A few blocks north, Glen Schneider has a garden with a completely different look, one oddly familiar to those of us who take off for the parks and wildlands when we can. Behind a white fence, his front yard is a perfect example of a wild East Bay meadow: bunchgrasses, Douglas iris, several grand cow parsnips, a couple with flower stalks starting up. Cow parsnip is that big soft green plant with white umbels of flowers like giant Queen Anne’s lace, over mapley-shaped leaves. It’s a signal of place—our place. Tangled among the iris leaves are a rambling California rose, some native currants, poppies, and a scatter of other denizens of Berkeley’s wild spots.
Beside the house, next to the former driveway, is a small veggie garden, and a thornless raspberry is trained along the fence. Glen has a bed at the end of the yard with five kinds of garlic, too; he’s no purist ascetic. The back yard is another meadow, just a bit sunnier, with clarkias, more grasses and meadow flowers, sagebrush, and blue elderberries. Behind the shed is a ramada topped with dried leafy branches, a picnic table and a ten-by-ten patch of California forest understory under the bordering Lombardy poplar. A monster manroot and a native grape climb the poplar, and more woods plants nestle in the space.
There are a couple of soaproots out in the sun, and I’ve rarely seen them this big. This is a quietly nifty plant, with long wavy-edged leaves rising from a bulb that the pre-European folks here used for food, soap, and—dried—for brushes. It has a central stalk of little white flowers that most of us rarely see, because it blooms at night—actually, it’s “vespertine,” Glen tells me, blooming from about 5 p.m. till past midnight.

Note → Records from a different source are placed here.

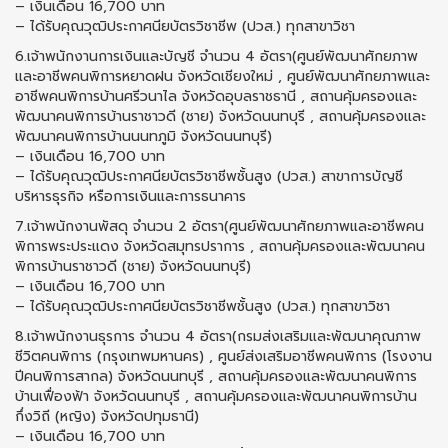
– เงินเดือน 16,700 บาท
– ได้รับคุณวุฒิประกาศนียบัตรวิชาชีพ (ปวส.) ทุกสาขาวิชา
6.เจ้าพนักงานการเงินและบัญชี จำนวน 4 อัตรา(ศูนย์พัฒนาศักยภาพ
และอาชีพคนพิการหยาดฝน จังหวัดเชียงใหม่ , ศูนย์พัฒนาศักยภาพและ
อาชีพคนพิการบ้านศรีวนาไล จังหวัดอุบลราชธานี , สถานคุ้มครองและ
พัฒนาคนพิการบ้านราชาวดี (ชาย) จังหวัดนนทบุรี , สถานคุ้มครองและ
พัฒนาคนพิการบ้านนนทภูมิ จังหวัดนนทบุรี)
– เงินเดือน 16,700 บาท
– ได้รับคุณวุฒิประกาศนียบัตรวิชาชีพชั้นสูง (ปวส.) สาขาการบัญชี
บริหารธุรกิจ หรือการเงินและการธนาคาร
7.เจ้าพนักงานพัสดุ จำนวน 2 อัตรา(ศูนย์พัฒนาศักยภาพและอาชีพคน
พิการพระประแดง จังหวัดสมุทรปราการ , สถานคุ้มครองและพัฒนาคน
พิการบ้านราชาวดี (ชาย) จังหวัดนนทบุรี)
– เงินเดือน 16,700 บาท
– ได้รับคุณวุฒิประกาศนียบัตรวิชาชีพชั้นสูง (ปวส.) ทุกสาขาวิชา
8.เจ้าพนักงานธุรการ จำนวน 4 อัตรา(กรมส่งเสริมและพัฒนาคุณภาพ
ชีวิตคนพิการ (กรุงเทพมหานคร) , ศูนย์ส่งเสริมอาชีพคนพิการ (โรงงาน
ปีคนพิการสากล) จังหวัดนนทบุรี , สถานคุ้มครองและพัฒนาคนพิการ
บ้านเฟื่องฟ้า จังหวัดนนทบุรี , สถานคุ้มครองและพัฒนาคนพิการบ้าน
กึ่งวิถี (หญิง) จังหวัดปทุมธานี)
– เงินเดือน 16,700 บาท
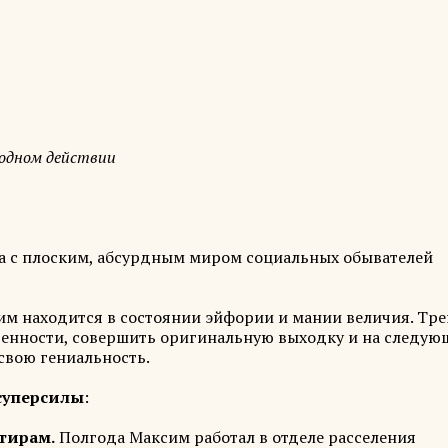
 одном действии
та с плоским, абсурдным миром социальных обывателей
им находится в состоянии эйфории и мании величия. Тр
денности, совершить оригинальную выходку и на следу
свою гениальность.
суперсилы
:
тирам.
Полгода Максим работал в отделе расселения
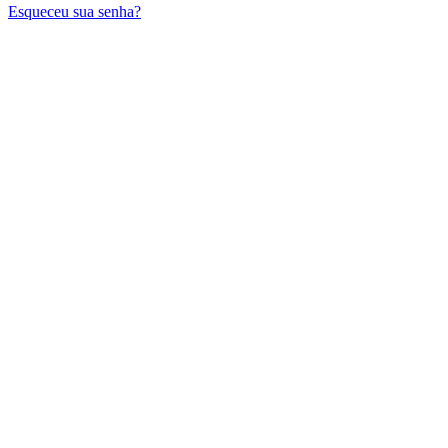
Esqueceu sua senha?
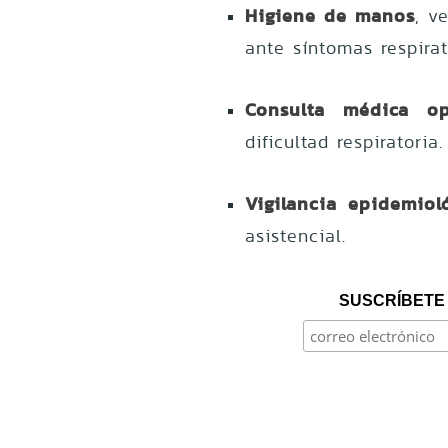
Higiene de manos
, v
ante síntomas respirat
Consulta médica op
dificultad respiratoria.
Vigilancia epidemiol
asistencial.
SUSCRÍBETE 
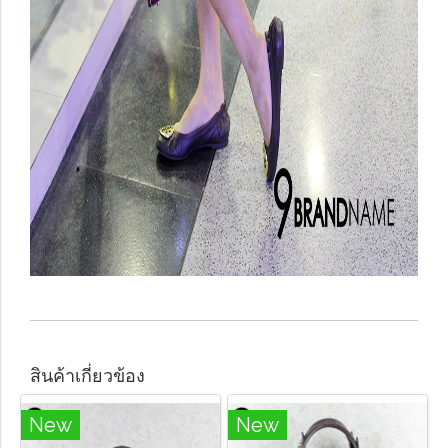
สินค้าเกี่ยวข้อง
New
New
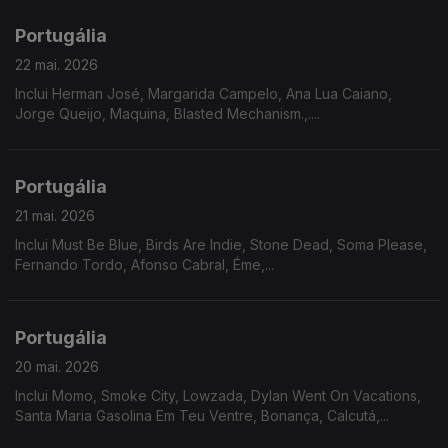
Portugália
22 mai. 2026
Inclui Herman José, Margarida Campelo, Ana Lua Caiano,
Jorge Queijo, Maquina, Blasted Mechanism.,....
Portugália
21 mai. 2026
Inclui Must Be Blue, Birds Are Indie, Stone Dead, Soma Please,
Fernando Tordo, Afonso Cabral, Éme,...
Portugália
20 mai. 2026
Inclui Momo, Smoke City, Lowzada, Dylan Went On Vacations,
Santa Maria Gasolina Em Teu Ventre, Bonança, Calcutá,...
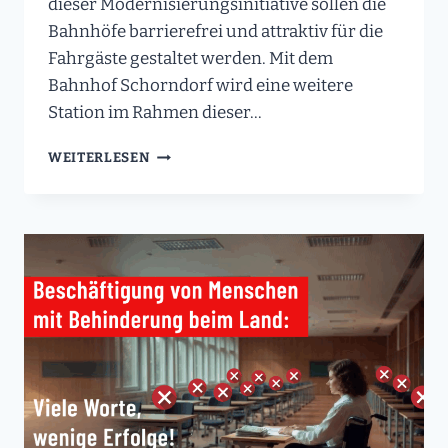
dieser Modernisierungsinitiative sollen die
Bahnhöfe barrierefrei und attraktiv für die
Fahrgäste gestaltet werden. Mit dem
Bahnhof Schorndorf wird eine weitere
Station im Rahmen dieser…
SPATENSTICH
WEITERLESEN
FÜR
DIE
MODERNISIERUNG
DES
BAHNHOFS
SCHORNDORF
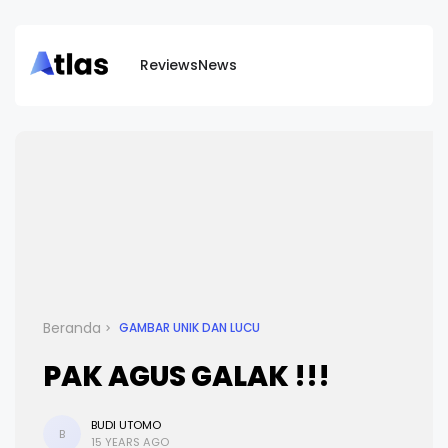
Reviews
News
Beranda
GAMBAR UNIK DAN LUCU
PAK AGUS GALAK !!!
BUDI UTOMO
B
15 YEARS AGO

Now, that’s something most of us have to spend the night in a tent to see. And quite a bit of the insect life and the 44 bird species in this yard’s list need some sitting quietly, just being there, to see. Aside from wanting to see what the lost parts of the East Bay once looked like, the deep-soil flatlands of which so little is left undisturbed, Glen has arranged this space as a sort of permanent field trip.
In a mere three of this tour’s 50 gardens, we can see three completely different looks, feel three contrasting moods. Barbara Thompson has saluted a bit of original California flowing through her garden. Christine Schneider has extended her house by two or three welcoming outdoor rooms, bringing herself and her family out to a bit of local Nature. And Glen Schneider has brought local Nature to his doorstep, where he can sit on the steps with breakfast and be in the real world.